Scenario: Define baseline compliance requirements for all credit models in your organization.

Step 1: Define policy requirements

Work with legal, risk, and compliance teams to establish thresholds:

Example requirements discussion:

  • Legal: "ECOA requires no disparate impact - what's acceptable threshold?"
  • Risk: "What calibration error is acceptable for our risk appetite?"
  • Compliance: "SR 11-7 requires monitoring - what metrics should we track?"

Documented requirements:

# Policy: Credit Models Baseline (v1.0)
# Effective: 2025-01-01
# Applies to: All consumer credit models
# Review frequency: Quarterly

Requirements:
  - Calibration ECE < 5%
  - Demographic parity difference < 10%
  - Equalized odds difference < 15%
  - Minimum group size ≥ 30
  - Statistical power ≥ 0.80
  - Model stability under ±10% demographic shifts

Step 2: Create policy configuration

Translate requirements into policy-as-code:

# policy/org_credit_baseline_v1.yaml
policy_name: "Organization Credit Model Baseline"
version: "1.0"
effective_date: "2025-01-01"
applies_to: ["credit_scoring", "loan_pricing", "risk_assessment"]
citation: "SR 11-7, ECOA, Internal Risk Policy RP-2024-03"

gates:
  # Performance requirements
  - name: "Minimum Model Performance"
    metric: "roc_auc"
    threshold: 0.75
    comparison: "greater_than"
    severity: "error"
    clause: "Internal Risk Policy RP-2024-03 §2.1"
    rationale: "Minimum discriminative ability for credit decisions"

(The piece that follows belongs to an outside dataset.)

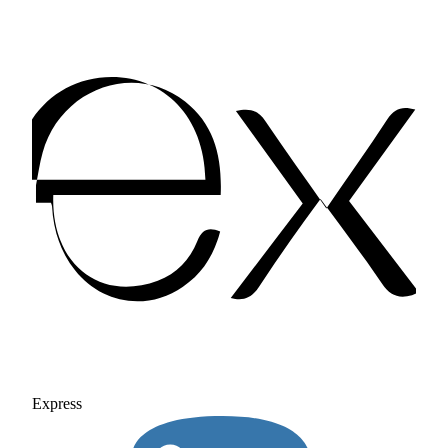
Express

  # Calibration requirements
  - name: "Calibration Quality"
    metric: "expected_calibration_error"
    threshold: 0.05
    comparison: "less_than"
    severity: "error"
    clause: "SR 11-7 §III.B.1"
    rationale: "Predicted probabilities must align with observed outcomes"

  # Fairness requirements
  - name: "Demographic Parity"
    metric: "demographic_parity_difference"
    threshold: 0.10
    comparison: "less_than"
    severity: "error"
    clause: "ECOA fair lending"
    rationale: "Maximum acceptable approval rate difference across protected groups"

  - name: "Equalized Odds"
    metric: "equalized_odds_difference"
    threshold: 0.15
    comparison: "less_than"
    severity: "warning"
    clause: "ECOA fair lending"
    rationale: "TPR/FPR parity across protected groups"

  # Data quality requirements
  - name: "Minimum Statistical Power"
    metric: "min_group_size"
    threshold: 30
    comparison: "greater_than"
    severity: "error"
    clause: "SR 11-7 §III.B.2"
    rationale: "Adequate sample size for statistical significance"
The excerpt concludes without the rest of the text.